TIMEKEEPING AND SYNC REQUIRE CONTINUED
VIP SIGNALLING
The
suprachiasmatic nucleus (SCN) is a small and sexually dimorphic neuronal group
in the chiasmatic region of the hypothalamus, where its cells are traditionally
divided into two principal parts: a ventrolateral subdivision characterized by
neurons immunoreactive for vasoactive intestinal polypeptide (VIP), and a dorsomedial
subdivision immunoreactive for arginine vasopressin (AVP). SCN appears to be
the neural substrate for day-night cycles in body temperature, plasma
concentration of many hormones, motor activity, renal secretion, sleeping and
waking, and many other physiological parameters.
SCN
is considered the circadian clock of the whole body, which neurons spontaneously
synchronize so that their target cells in peripheral tissues receive correctly
time-coordinated signals. But how do the synchronizers stay in sync?
A
new research by Maywood E. S. and colleagues sheds light on the mechanism
underlying synchronization and maintenance of timekeeping in suprachiasmatic circadian
clock (Synchronization and maintenance of
timekeeping in suprachiasmatic circadian clock cells by neuropeptidergic
signaling. Curr. Biol. 16, 599-605, 2006).
VIP
signalling in SCN ventrolateral subdivision had previously been implicated in circadian
rhytmicity, so Maywood’s team investigated this
association by looking at expression of the clock gene period (Per)

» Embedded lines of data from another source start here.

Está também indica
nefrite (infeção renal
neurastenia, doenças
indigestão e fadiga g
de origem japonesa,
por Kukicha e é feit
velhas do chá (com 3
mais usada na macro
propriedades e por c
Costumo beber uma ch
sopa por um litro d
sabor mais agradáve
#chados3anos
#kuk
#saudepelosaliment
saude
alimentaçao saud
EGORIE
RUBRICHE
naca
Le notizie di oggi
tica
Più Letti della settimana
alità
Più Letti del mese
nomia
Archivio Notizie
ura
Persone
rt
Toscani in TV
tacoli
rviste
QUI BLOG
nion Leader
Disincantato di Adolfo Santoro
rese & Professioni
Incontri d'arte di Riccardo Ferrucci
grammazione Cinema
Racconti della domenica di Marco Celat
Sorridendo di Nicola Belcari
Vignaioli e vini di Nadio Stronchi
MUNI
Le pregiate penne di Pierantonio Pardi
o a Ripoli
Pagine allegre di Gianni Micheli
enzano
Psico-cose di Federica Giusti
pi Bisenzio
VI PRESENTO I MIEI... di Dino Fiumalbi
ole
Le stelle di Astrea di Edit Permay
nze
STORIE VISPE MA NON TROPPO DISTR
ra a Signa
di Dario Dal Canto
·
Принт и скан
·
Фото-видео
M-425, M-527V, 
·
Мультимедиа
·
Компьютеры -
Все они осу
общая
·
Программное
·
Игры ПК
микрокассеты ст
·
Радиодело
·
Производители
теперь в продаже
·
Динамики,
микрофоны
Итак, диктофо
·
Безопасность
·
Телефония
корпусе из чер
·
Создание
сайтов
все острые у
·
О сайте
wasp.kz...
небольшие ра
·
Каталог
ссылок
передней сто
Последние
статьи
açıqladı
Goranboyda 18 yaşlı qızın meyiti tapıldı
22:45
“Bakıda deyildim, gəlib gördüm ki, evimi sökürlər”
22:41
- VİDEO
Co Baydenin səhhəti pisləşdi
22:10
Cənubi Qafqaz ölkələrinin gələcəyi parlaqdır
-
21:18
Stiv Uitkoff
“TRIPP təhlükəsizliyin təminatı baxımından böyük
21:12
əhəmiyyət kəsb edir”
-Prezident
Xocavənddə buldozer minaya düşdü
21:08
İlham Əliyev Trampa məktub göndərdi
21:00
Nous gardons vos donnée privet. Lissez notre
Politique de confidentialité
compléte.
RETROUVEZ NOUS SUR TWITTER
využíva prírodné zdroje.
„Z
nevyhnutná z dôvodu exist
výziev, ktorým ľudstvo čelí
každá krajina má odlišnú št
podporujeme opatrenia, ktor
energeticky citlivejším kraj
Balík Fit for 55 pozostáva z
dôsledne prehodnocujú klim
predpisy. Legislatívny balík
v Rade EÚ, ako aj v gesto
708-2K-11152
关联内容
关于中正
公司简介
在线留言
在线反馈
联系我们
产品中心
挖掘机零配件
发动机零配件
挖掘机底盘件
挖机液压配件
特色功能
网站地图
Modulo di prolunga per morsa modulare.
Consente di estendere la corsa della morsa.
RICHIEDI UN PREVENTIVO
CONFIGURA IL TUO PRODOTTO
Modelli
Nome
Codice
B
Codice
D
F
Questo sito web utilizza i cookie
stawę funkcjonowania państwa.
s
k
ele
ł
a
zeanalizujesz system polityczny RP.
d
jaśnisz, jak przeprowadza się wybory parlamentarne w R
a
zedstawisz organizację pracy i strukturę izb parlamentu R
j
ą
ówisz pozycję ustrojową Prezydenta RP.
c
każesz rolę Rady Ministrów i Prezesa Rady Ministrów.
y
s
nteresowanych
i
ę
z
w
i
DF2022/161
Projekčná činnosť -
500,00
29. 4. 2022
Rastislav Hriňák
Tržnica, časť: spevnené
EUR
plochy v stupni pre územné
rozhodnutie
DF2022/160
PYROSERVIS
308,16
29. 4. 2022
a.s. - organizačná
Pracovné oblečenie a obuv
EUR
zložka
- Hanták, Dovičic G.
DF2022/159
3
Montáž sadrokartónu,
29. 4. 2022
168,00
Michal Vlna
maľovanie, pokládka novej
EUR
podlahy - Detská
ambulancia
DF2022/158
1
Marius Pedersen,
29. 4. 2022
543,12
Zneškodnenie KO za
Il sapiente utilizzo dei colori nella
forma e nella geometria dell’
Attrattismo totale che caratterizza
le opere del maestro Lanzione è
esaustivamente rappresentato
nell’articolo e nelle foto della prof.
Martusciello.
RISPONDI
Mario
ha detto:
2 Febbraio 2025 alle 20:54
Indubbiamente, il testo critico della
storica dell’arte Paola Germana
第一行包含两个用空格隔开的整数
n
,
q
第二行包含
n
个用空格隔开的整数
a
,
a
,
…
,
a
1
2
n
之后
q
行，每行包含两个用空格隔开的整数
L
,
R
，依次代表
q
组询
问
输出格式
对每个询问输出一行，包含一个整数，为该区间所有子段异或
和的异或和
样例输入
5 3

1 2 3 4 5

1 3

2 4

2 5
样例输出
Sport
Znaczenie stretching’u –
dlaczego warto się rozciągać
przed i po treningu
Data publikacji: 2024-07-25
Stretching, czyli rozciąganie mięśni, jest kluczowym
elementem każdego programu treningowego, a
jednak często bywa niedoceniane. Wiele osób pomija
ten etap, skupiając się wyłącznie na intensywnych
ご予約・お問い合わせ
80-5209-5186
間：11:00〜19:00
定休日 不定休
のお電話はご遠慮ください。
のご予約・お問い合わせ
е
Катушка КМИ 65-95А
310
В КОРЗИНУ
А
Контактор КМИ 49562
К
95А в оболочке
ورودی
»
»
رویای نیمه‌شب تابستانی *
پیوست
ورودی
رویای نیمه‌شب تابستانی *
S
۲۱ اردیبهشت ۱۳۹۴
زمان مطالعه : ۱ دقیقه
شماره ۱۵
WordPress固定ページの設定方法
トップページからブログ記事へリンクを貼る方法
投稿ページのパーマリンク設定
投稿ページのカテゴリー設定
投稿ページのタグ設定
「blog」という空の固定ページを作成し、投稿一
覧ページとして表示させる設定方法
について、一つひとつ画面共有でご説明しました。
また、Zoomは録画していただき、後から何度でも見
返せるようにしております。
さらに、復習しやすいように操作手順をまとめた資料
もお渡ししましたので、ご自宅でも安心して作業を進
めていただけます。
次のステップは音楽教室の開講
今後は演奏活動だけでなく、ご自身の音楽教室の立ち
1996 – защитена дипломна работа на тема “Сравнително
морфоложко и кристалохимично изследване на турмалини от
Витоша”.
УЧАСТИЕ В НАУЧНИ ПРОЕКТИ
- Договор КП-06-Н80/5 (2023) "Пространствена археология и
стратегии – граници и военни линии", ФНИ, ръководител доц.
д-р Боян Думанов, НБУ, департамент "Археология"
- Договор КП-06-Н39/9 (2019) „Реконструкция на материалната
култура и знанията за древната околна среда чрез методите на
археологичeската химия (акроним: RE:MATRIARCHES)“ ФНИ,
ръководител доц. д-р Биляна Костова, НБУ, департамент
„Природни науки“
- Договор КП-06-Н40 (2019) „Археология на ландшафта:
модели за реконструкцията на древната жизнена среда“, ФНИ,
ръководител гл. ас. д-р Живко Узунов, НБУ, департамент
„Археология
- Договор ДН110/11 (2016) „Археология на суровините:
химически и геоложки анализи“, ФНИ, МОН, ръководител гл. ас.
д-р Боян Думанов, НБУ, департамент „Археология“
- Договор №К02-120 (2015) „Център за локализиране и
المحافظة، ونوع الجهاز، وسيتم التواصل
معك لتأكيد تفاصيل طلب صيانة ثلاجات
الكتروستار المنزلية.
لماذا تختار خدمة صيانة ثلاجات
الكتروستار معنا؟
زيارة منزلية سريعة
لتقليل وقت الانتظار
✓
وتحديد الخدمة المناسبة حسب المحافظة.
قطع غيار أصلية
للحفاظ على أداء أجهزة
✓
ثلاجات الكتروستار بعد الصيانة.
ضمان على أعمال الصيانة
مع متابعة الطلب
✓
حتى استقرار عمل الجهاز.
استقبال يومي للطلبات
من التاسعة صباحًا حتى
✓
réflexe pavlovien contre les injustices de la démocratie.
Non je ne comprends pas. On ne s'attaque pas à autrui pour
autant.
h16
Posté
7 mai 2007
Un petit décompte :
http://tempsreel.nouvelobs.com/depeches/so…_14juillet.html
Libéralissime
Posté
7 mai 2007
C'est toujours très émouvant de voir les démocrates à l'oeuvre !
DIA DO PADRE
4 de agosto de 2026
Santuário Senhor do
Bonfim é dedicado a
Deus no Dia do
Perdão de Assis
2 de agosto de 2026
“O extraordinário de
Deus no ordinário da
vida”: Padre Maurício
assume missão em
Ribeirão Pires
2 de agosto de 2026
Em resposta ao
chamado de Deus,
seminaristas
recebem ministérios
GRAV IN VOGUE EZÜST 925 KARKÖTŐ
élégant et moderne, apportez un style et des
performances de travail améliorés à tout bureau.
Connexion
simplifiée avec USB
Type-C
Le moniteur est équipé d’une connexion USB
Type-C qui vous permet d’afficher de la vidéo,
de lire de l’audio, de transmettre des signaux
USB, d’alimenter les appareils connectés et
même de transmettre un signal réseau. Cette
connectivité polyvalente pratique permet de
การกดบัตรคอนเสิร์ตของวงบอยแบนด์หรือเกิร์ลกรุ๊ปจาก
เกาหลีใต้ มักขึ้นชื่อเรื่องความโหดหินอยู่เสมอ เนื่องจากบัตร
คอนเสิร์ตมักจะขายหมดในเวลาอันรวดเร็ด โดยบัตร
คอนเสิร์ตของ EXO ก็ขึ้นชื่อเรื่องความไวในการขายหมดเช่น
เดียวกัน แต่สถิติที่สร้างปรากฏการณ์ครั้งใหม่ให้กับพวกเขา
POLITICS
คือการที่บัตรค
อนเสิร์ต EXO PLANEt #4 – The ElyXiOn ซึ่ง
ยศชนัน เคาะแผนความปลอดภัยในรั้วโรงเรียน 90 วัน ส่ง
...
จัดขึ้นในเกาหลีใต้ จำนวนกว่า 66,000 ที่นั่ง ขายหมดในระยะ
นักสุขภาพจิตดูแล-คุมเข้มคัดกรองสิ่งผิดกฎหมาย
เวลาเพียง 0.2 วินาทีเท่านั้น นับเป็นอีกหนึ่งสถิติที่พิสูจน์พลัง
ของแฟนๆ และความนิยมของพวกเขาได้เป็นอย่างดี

in mice that lacked VIP receptor 2 (VIPR2). In wild mice, Per expression
is temporally controlled by a feedback mechanism that results in a 24-hour periodicity
between expression peaks. The group used a Per1
transgene containing a bio-luminescent reporter and,
in real time, measured the amount of light emitted from SCN slices in culture
over a number of days. Compared with wild-type mice, VIPR2 lacking mice showed
low-levels of bioluminescence and an imprecise periodicity. Therefore, loss of
VIP-signalling reduced Per expression and disrupted interneuronal
synchronicity.
In
further experiments Maywood and his co-workers demonstrated that Per
expression and synchronicity depended on depolarization.
In fact, as depolarization
ceased, over a period of days, neurons lost sync and Per
expression levels dropped.
The
findings indicate that synchronicity of SCN neurons requires continued VIP
signalling and neurons continually signal to each other to maintain synchronicity.